(RECORDS TO USE)

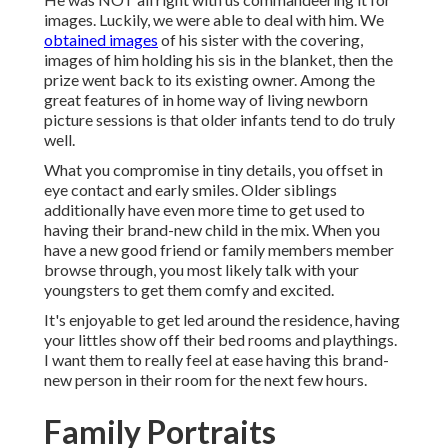
images. Luckily, we were able to deal with him. We
obtained images
of his sister with the covering,
images of him holding his sis in the blanket, then the
prize went back to its existing owner. Among the
great features of in home way of living newborn
picture sessions is that older infants tend to do truly
well.
What you compromise in tiny details, you offset in
eye contact and early smiles. Older siblings
additionally have even more time to get used to
having their brand-new child in the mix. When you
have a new good friend or family members member
browse through, you most likely talk with your
youngsters to get them comfy and excited.
It's enjoyable to get led around the residence, having
your littles show off their bed rooms and playthings.
I want them to really feel at ease having this brand-
new person in their room for the next few hours.
Family Portraits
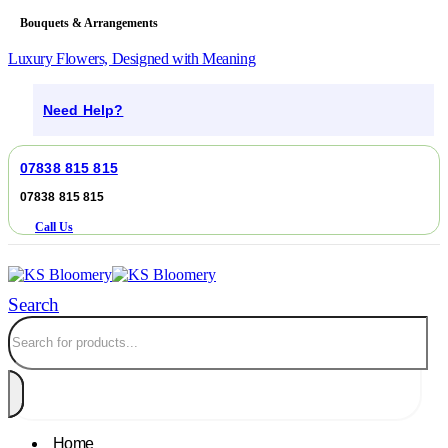
Bouquets & Arrangements
Luxury Flowers, Designed with Meaning
Need Help?
07838 815 815
07838 815 815
Call Us
Search
Home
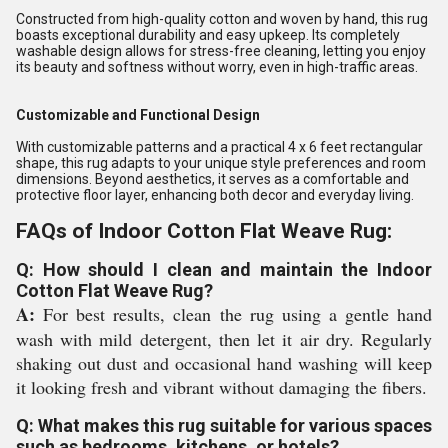
Constructed from high-quality cotton and woven by hand, this rug
boasts exceptional durability and easy upkeep. Its completely
washable design allows for stress-free cleaning, letting you enjoy
its beauty and softness without worry, even in high-traffic areas.
Customizable and Functional Design
With customizable patterns and a practical 4 x 6 feet rectangular
shape, this rug adapts to your unique style preferences and room
dimensions. Beyond aesthetics, it serves as a comfortable and
protective floor layer, enhancing both decor and everyday living.
FAQs of Indoor Cotton Flat Weave Rug:
Q: How should I clean and maintain the Indoor
Cotton Flat Weave Rug?
A:
For best results, clean the rug using a gentle hand
wash with mild detergent, then let it air dry. Regularly
shaking out dust and occasional hand washing will keep
it looking fresh and vibrant without damaging the fibers.
Q: What makes this rug suitable for various spaces
such as bedrooms, kitchens, or hotels?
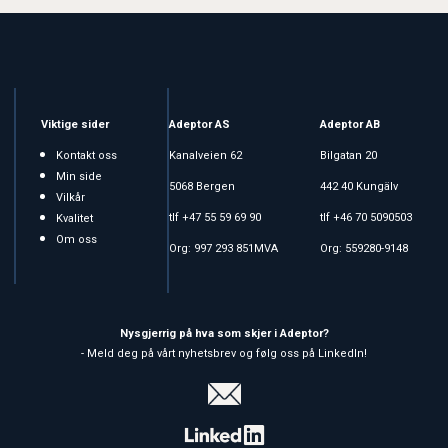
Viktige sider
Adeptor AS
Adeptor AB
Kontakt oss
Kanalveien 62
Bilgatan 20
Min side
5068 Bergen
442 40 Kungälv
Vilkår
tlf +47 55 59 69 90
tlf +46 70 5090503
Kvalitet
Om oss
Org: 997 293 851MVA
Org: 559280-9148
Nysgjerrig på hva som skjer i Adeptor?
- Meld deg på vårt nyhetsbrev og følg oss på LinkedIn!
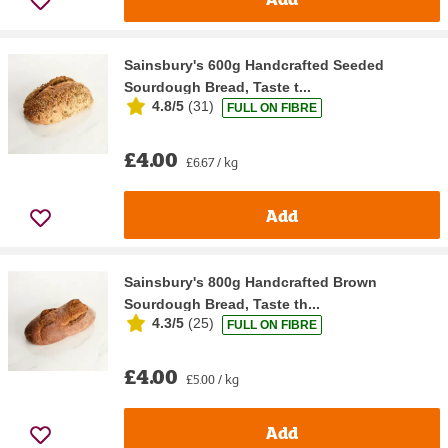
Sainsbury's 600g Handcrafted Seeded
Sourdough Bread, Taste t...
4.8/5
(
31
)
FULL ON FIBRE
£4.00
£6.67 / kg
Add
Sainsbury's 800g Handcrafted Brown
Sourdough Bread, Taste th...
4.3/5
(
25
)
FULL ON FIBRE
£4.00
£5.00 / kg
Add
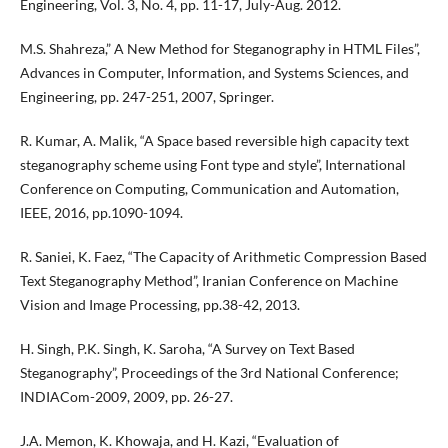
Engineering, Vol. 3, No. 4, pp. 11-17, July-Aug. 2012.
M.S. Shahreza,” A New Method for Steganography in HTML Files”,
Advances in Computer, Information, and Systems Sciences, and
Engineering, pp. 247-251, 2007, Springer.
R. Kumar, A. Malik, “A Space based reversible high capacity text
steganography scheme using Font type and style”, International
Conference on Computing, Communication and Automation,
IEEE, 2016, pp.1090-1094.
R. Saniei, K. Faez, “The Capacity of Arithmetic Compression Based
Text Steganography Method”, Iranian Conference on Machine
Vision and Image Processing, pp.38-42, 2013.
H. Singh, P.K. Singh, K. Saroha, “A Survey on Text Based
Steganography”, Proceedings of the 3rd National Conference;
INDIACom-2009, 2009, pp. 26-27.
J.A. Memon, K. Khowaja, and H. Kazi, “Evaluation of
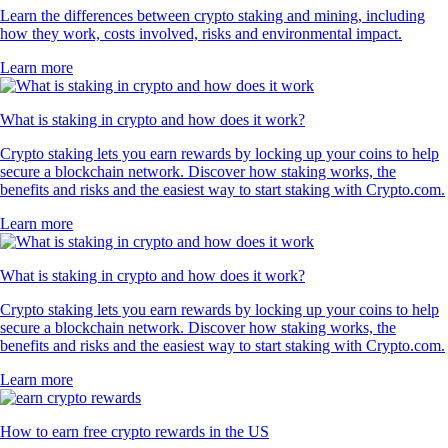
Learn the differences between crypto staking and mining, including
how they work, costs involved, risks and environmental impact.
Learn more
What is staking in crypto and how does it work?
Crypto staking lets you earn rewards by locking up your coins to help
secure a blockchain network. Discover how staking works, the
benefits and risks and the easiest way to start staking with Crypto.com.
Learn more
What is staking in crypto and how does it work?
Crypto staking lets you earn rewards by locking up your coins to help
secure a blockchain network. Discover how staking works, the
benefits and risks and the easiest way to start staking with Crypto.com.
Learn more
How to earn free crypto rewards in the US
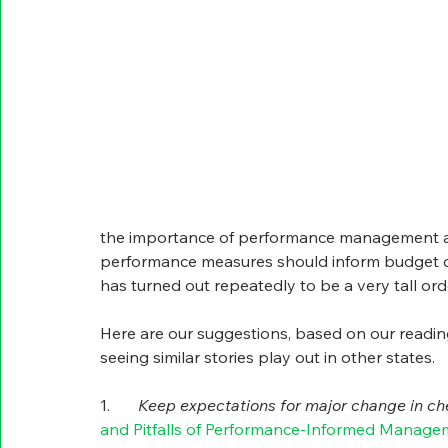
the importance of performance management and
performance measures should inform budget d
has turned out repeatedly to be a very tall orde
Here are our suggestions, based on our readin
seeing similar stories play out in other states.
1.       
Keep expectations for major change in ch
and Pitfalls of Performance-Informed Manage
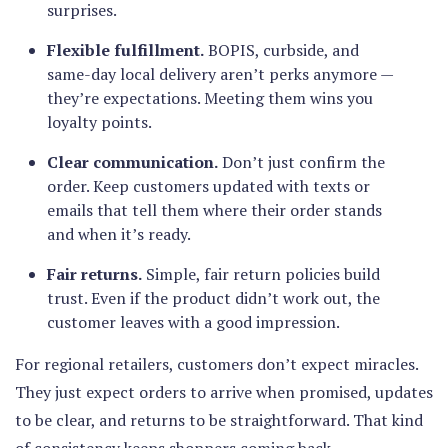
surprises.
Flexible fulfillment.
BOPIS, curbside, and
same-day local delivery aren’t perks anymore —
they’re expectations. Meeting them wins you
loyalty points.
Clear communication.
Don’t just confirm the
order. Keep customers updated with texts or
emails that tell them where their order stands
and when it’s ready.
Fair returns.
Simple, fair return policies build
trust. Even if the product didn’t work out, the
customer leaves with a good impression.
For regional retailers, customers don’t expect miracles.
They just expect orders to arrive when promised, updates
to be clear, and returns to be straightforward. That kind
of consistency keeps shoppers coming back.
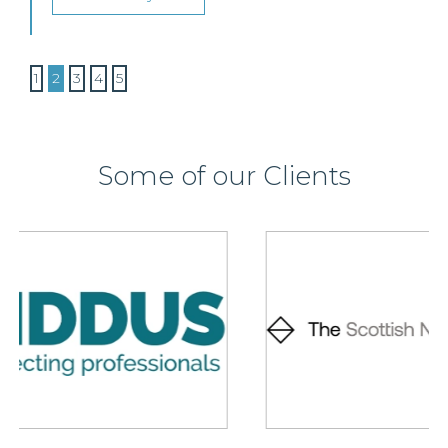
1
2
3
4
5
Some of our Clients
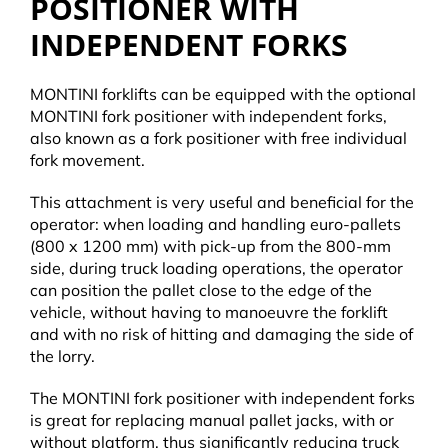
POSITIONER WITH
INDEPENDENT FORKS
MONTINI forklifts can be equipped with the optional
MONTINI fork positioner with independent forks,
also known as a fork positioner with free individual
fork movement.
This attachment is very useful and beneficial for the
operator: when loading and handling euro-pallets
(800 x 1200 mm) with pick-up from the 800-mm
side, during truck loading operations, the operator
can position the pallet close to the edge of the
vehicle, without having to manoeuvre the forklift
and with no risk of hitting and damaging the side of
the lorry.
The MONTINI fork positioner with independent forks
is great for replacing manual pallet jacks, with or
without platform, thus significantly reducing truck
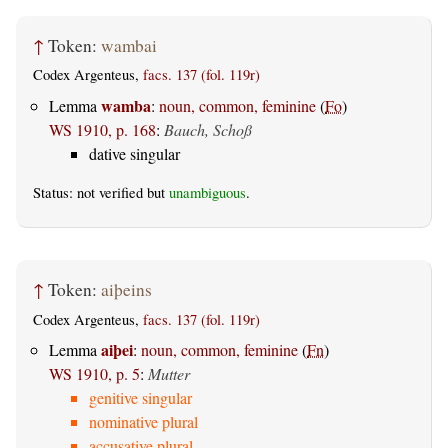
↑
Token:
wambai
Codex Argenteus,
facs. 137 (fol. 119r)
wamba
Lemma
:
noun, common, feminine
(
Fo
)
WS 1910, p. 168
:
Bauch, Schoß
dative singular
Status: not verified but
unambiguous
.
↑
Token:
aiþeins
Codex Argenteus,
facs. 137 (fol. 119r)
aiþei
Lemma
:
noun, common, feminine
(
Fn
)
WS 1910, p. 5
:
Mutter
genitive singular
nominative plural
accusative plural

(End RECORDS TO USE)

ASSIGNMENT —
Copy each entry exactly, with no pictures.

RESPONSE —
images. Luckily, we were able to deal with him. We
obtained images
of his sister with the covering,
images of him holding his sis in the blanket, then the
prize went back to its existing owner. Among the
great features of in home way of living newborn
picture sessions is that older infants tend to do truly
well.
What you compromise in tiny details, you offset in
eye contact and early smiles. Older siblings
additionally have even more time to get used to
having their brand-new child in the mix. When you
have a new good friend or family members member
browse through, you most likely talk with your
youngsters to get them comfy and excited.
It's enjoyable to get led around the residence, having
your littles show off their bed rooms and playthings.
I want them to really feel at ease having this brand-
new person in their room for the next few hours.
Family Portraits
Bouquets & Arrangements
Luxury Flowers, Designed with Meaning
Need Help?
07838 815 815
07838 815 815
Call Us
Search
Home
Constructed from high-quality cotton and woven by hand, this rug
boasts exceptional durability and easy upkeep. Its completely
washable design allows for stress-free cleaning, letting you enjoy
its beauty and softness without worry, even in high-traffic areas.
Customizable and Functional Design
With customizable patterns and a practical 4 x 6 feet rectangular
shape, this rug adapts to your unique style preferences and room
dimensions. Beyond aesthetics, it serves as a comfortable and
protective floor layer, enhancing both decor and everyday living.
FAQs of Indoor Cotton Flat Weave Rug:
Q: How should I clean and maintain the Indoor
Cotton Flat Weave Rug?
A:
For best results, clean the rug using a gentle hand
wash with mild detergent, then let it air dry. Regularly
shaking out dust and occasional hand washing will keep
it looking fresh and vibrant without damaging the fibers.
Q: What makes this rug suitable for various spaces
such as bedrooms, kitchens, or hotels?
Viktige sider
Adeptor AS
Adeptor AB
Kontakt oss
Kanalveien 62
Bilgatan 20
Min side
5068 Bergen
442 40 Kungälv
Vilkår
tlf +47 55 59 69 90
tlf +46 70 5090503
Kvalitet
Om oss
Org: 997 293 851MVA
Org: 559280-9148
Nysgjerrig på hva som skjer i Adeptor?
- Meld deg på vårt nyhetsbrev og følg oss på LinkedIn!
Sainsbury's 600g Handcrafted Seeded
Sourdough Bread, Taste t...
4.8/5
(
31
)
FULL ON FIBRE
£4.00
£6.67 / kg
Add
Sainsbury's 800g Handcrafted Brown
Sourdough Bread, Taste th...
4.3/5
(
25
)
FULL ON FIBRE
£4.00
£5.00 / kg
Add
Engineering, Vol. 3, No. 4, pp. 11-17, July-Aug. 2012.
M.S. Shahreza,” A New Method for Steganography in HTML Files”,
Advances in Computer, Information, and Systems Sciences, and
Engineering, pp. 247-251, 2007, Springer.
R. Kumar, A. Malik, “A Space based reversible high capacity text
steganography scheme using Font type and style”, International
Conference on Computing, Communication and Automation,
IEEE, 2016, pp.1090-1094.
R. Saniei, K. Faez, “The Capacity of Arithmetic Compression Based
Text Steganography Method”, Iranian Conference on Machine
Vision and Image Processing, pp.38-42, 2013.
H. Singh, P.K. Singh, K. Saroha, “A Survey on Text Based
Steganography”, Proceedings of the 3rd National Conference;
INDIACom-2009, 2009, pp. 26-27.
J.A. Memon, K. Khowaja, and H. Kazi, “Evaluation of
Learn the differences between crypto staking and mining, including
how they work, costs involved, risks and environmental impact.
Learn more
What is staking in crypto and how does it work?
Crypto staking lets you earn rewards by locking up your coins to help
secure a blockchain network. Discover how staking works, the
benefits and risks and the easiest way to start staking with Crypto.com.
Learn more
What is staking in crypto and how does it work?
Crypto staking lets you earn rewards by locking up your coins to help
secure a blockchain network. Discover how staking works, the
benefits and risks and the easiest way to start staking with Crypto.com.
Learn more
How to earn free crypto rewards in the US
the importance of performance management and
performance measures should inform budget d
has turned out repeatedly to be a very tall orde
Here are our suggestions, based on our readin
seeing similar stories play out in other states.
1.       
Keep expectations for major change in ch
and Pitfalls of Performance-Informed Manage
surprises.
Flexible fulfillment.
BOPIS, curbside, and
same-day local delivery aren’t perks anymore —
they’re expectations. Meeting them wins you
loyalty points.
Clear communication.
Don’t just confirm the
order. Keep customers updated with texts or
emails that tell them where their order stands
and when it’s ready.
Fair returns.
Simple, fair return policies build
trust. Even if the product didn’t work out, the
customer leaves with a good impression.
For regional retailers, customers don’t expect miracles.
They just expect orders to arrive when promised, updates
to be clear, and returns to be straightforward. That kind
of consistency keeps shoppers coming back.
1
2
3
4
5
Some of our Clients
POSITIONER WITH
INDEPENDENT FORKS
MONTINI forklifts can be equipped with the optional
MONTINI fork positioner with independent forks,
also known as a fork positioner with free individual
fork movement.
This attachment is very useful and beneficial for the
operator: when loading and handling euro-pallets
(800 x 1200 mm) with pick-up from the 800-mm
side, during truck loading operations, the operator
can position the pallet close to the edge of the
vehicle, without having to manoeuvre the forklift
and with no risk of hitting and damaging the side of
the lorry.
The MONTINI fork positioner with independent forks
is great for replacing manual pallet jacks, with or
without platform, thus significantly reducing truck
↑
Token:
wambai
Codex Argenteus,
facs. 137 (fol. 119r)
wamba
Lemma
:
noun, common, feminine
(
Fo
)
WS 1910, p. 168
:
Bauch, Schoß
dative singular
Status: not verified but
unambiguous
.
↑
Token:
aiþeins
Codex Argenteus,
facs. 137 (fol. 119r)
aiþei
Lemma
:
noun, common, feminine
(
Fn
)
WS 1910, p. 5
:
Mutter
genitive singular
nominative plural
accusative plural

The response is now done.